What about MDM with regards to Big Data (and conversely)?
Many questions are asked: is there a link between MDM and Big Data? If so, which one? What does Big Data change for MDM? How can  evolve MDM with the new uses brought by Big Data?

First of all, let’s remind ourselves a few characteristics of MDM and Big Data:

Apart from analytical MDM, traditional MDM is first Operational-oriented. Big Data is fully Analytical-oriented (Analytics). Does it mean there is no synergy between MDM and Big Data?

Let’s represent MDM and Big Data on a schema and let us wonder on possible links between the two. I see three main links detailed hereafter.

1. Big Data feeds MDM

Within the Big Data mass, we can retrieve high-value information about clients, products, and other Master Data. If these pieces of information are not known yet within the company then they may enrich the MDM hub. We may think of an example around the information about personal hobbies – that are retrieved from social networks (e.g. “John Doe’s hobby is golf”). As this information comes from outside of the company, it should be considered with awareness.

2. MDM feeds Big Data (or feeds the dimensions of the Big Data facts)

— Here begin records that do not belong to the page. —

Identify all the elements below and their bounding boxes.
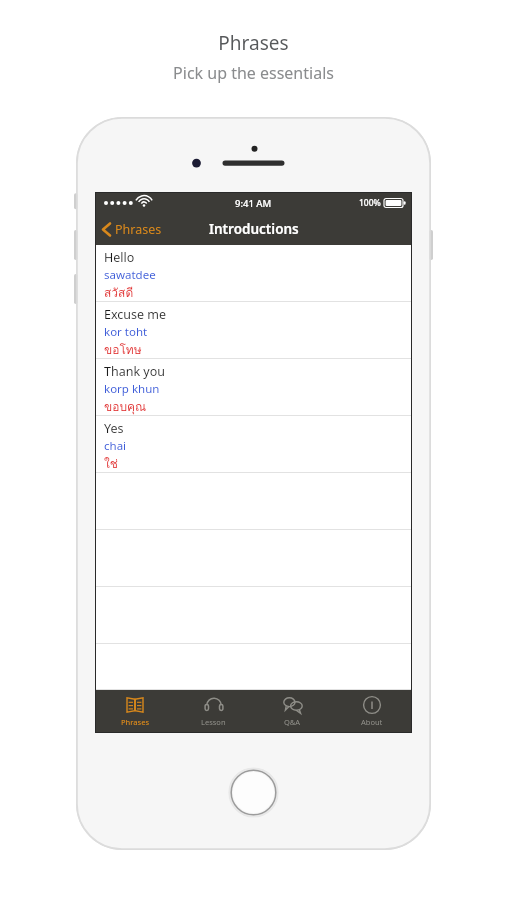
staticText: สวัสดี [104, 283, 134, 302]
staticText: sawatdee [104, 267, 156, 283]
staticText: Phrases [115, 221, 162, 238]
button[interactable]: Hello [96, 245, 411, 302]
staticText: ใช่ [104, 454, 119, 473]
button[interactable]: Excuse me [96, 302, 411, 359]
staticText: About [361, 717, 383, 727]
button[interactable]: Lesson [174, 690, 253, 732]
staticText: korp khun [104, 381, 160, 397]
staticText: ขอบคุณ [104, 397, 147, 416]
staticText: Introductions [209, 220, 299, 238]
staticText: Phrases [218, 30, 289, 56]
button[interactable]: Thank you [96, 359, 411, 416]
button[interactable]: Yes [96, 416, 411, 473]
staticText: 100% [359, 197, 381, 209]
staticText: ขอโทษ [104, 340, 142, 359]
button[interactable]: Phrases [96, 217, 170, 242]
button[interactable]: About [332, 690, 411, 732]
staticText: chai [104, 438, 127, 454]
button[interactable]: Q&A [253, 690, 332, 732]
staticText: Lesson [201, 717, 226, 727]
staticText: Excuse me [104, 306, 167, 323]
staticText: kor toht [104, 324, 148, 340]
staticText: 9:41 AM [235, 197, 272, 210]
staticText: Q&A [284, 717, 301, 727]
staticText: Thank you [104, 363, 166, 380]
staticText: Yes [104, 420, 124, 437]
button[interactable]: Phrases [96, 690, 174, 732]
staticText: Pick up the essentials [173, 62, 334, 84]
staticText: Phrases [121, 717, 150, 727]
staticText: Hello [104, 249, 135, 266]
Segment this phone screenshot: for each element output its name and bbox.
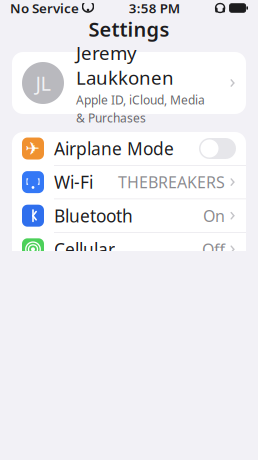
staticText: Off <box>202 239 225 260</box>
staticText: & Purchases <box>76 110 146 126</box>
staticText: On <box>203 205 225 226</box>
staticText: JL <box>36 70 50 96</box>
button[interactable]: JL <box>12 52 246 114</box>
button[interactable]: ✈ <box>12 132 246 166</box>
staticText: Bluetooth <box>54 204 133 227</box>
staticText: No Service <box>10 0 79 17</box>
staticText: Jeremy Laukkonen <box>76 40 174 90</box>
staticText: THEBREAKERS <box>118 172 225 193</box>
staticText: 3:58 PM <box>129 0 180 17</box>
staticText: Settings <box>88 16 170 42</box>
staticText: Apple ID, iCloud, Media <box>76 92 205 108</box>
staticText: Wi-Fi <box>54 171 93 194</box>
button[interactable]: Bluetooth <box>12 199 246 233</box>
button[interactable]: Cellular <box>12 233 246 266</box>
staticText: Cellular <box>54 238 115 261</box>
button[interactable]: Wi-Fi <box>12 166 246 199</box>
staticText: ✈ <box>26 139 40 158</box>
staticText: Airplane Mode <box>54 137 174 160</box>
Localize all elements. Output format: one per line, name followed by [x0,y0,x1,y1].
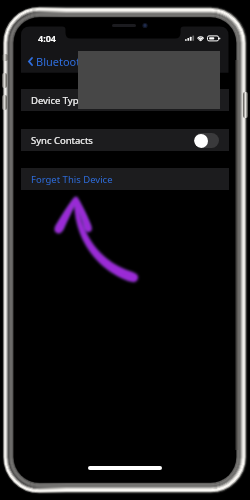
staticText: 4:04 [38,32,56,44]
staticText: Forget This Device [31,173,113,186]
button[interactable]: Forget This Device [21,168,229,190]
button[interactable]: Sync Contacts toggle [194,133,219,148]
button[interactable]: Bluetooth [25,53,91,69]
staticText: Bluetooth [36,54,88,69]
button[interactable]: Device Type [21,89,229,111]
button[interactable]: Sync Contacts [21,129,229,151]
staticText: Device Type [31,94,84,107]
staticText: Sync Contacts [31,134,93,147]
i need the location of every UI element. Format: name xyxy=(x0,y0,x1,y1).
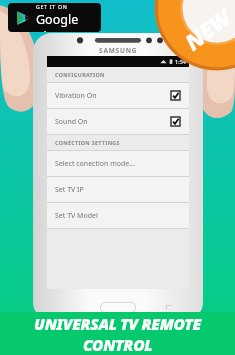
staticText: GET IT ON xyxy=(36,3,68,10)
staticText: Vibration On xyxy=(55,91,97,101)
staticText: Google Play xyxy=(36,11,94,32)
staticText: Set TV IP xyxy=(55,185,84,195)
staticText: NEW xyxy=(178,2,235,56)
button[interactable]: Sound On xyxy=(47,109,189,134)
staticText: Sound On xyxy=(55,117,88,127)
button[interactable]: Vibration On xyxy=(47,83,189,108)
staticText: Set TV Model xyxy=(55,211,98,221)
button[interactable]: Home xyxy=(100,302,136,313)
staticText: 1:54 xyxy=(175,58,186,65)
button[interactable]: Set TV IP xyxy=(47,177,189,202)
staticText: CONFIGURATION xyxy=(55,71,105,78)
staticText: Select conection mode... xyxy=(55,159,135,169)
button[interactable]: Set TV Model xyxy=(47,203,189,228)
button[interactable]: Select conection mode... xyxy=(47,151,189,176)
staticText: UNIVERSAL TV REMOTE CONTROL xyxy=(0,313,235,355)
button[interactable]: New xyxy=(153,0,235,82)
staticText: CONECTION SETTINGS xyxy=(55,139,120,146)
button[interactable]: Get it on Google Play xyxy=(8,3,101,32)
staticText: SAMSUNG xyxy=(99,46,138,55)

At the datawarehouse level, the challenges are multiple and especially the ones about data modeling. In all cases, the MDM  must play an important role by providing the data-model backbone to bind the Big Data facts. This is what Capgemini calls the POLE (cf. the white paper “Mastering Big Data“).
All that is basically quite similar to traditional Analytical MDM. We will not extend the debate here about the new data-modeling and storage techniques (e.g. vertical databases).

3. MDM feeds Big Data (or helps to navigate within Big [Raw] Data)

One of the strong new uses of Big Data is Exploratory Analysis. The user does not always know exactly what he is looking for; he may discover insights by navigating through the raw data. For that he can be assisted by mathematical algorithms (e.g. based on R language). In order to avoid getting lost within the data ocean, it is necessary to navigate while keeping sight of reference points. This is where the exploration must call on the MDM database.
One of the major challenges here is to be able to link master entities contained within Big Data to the ones from the MDM. For that, MDM tools would have to evolve, for example by optimizing their fuzzy matching engines based on multi-attributes.

To conclude, I would like to remind that MDM’s first goal is to provide companies with unique data referential and to ensure alignment within the Operational Information System.
Then, regarding Big Data / Analytics, MDM has an important role to play because it provides the compass to navigate within the ocean of data. Without MDM, we may risk the drowning.  The ability to link Big Data to Master Data is the major challenge.
We often define Big Data by its 3V (Volume, Variety, Velocity). Many analysts and software vendors also speak about a fourth V: Veracity. MDM, as a discipline is fully part of this fourth V.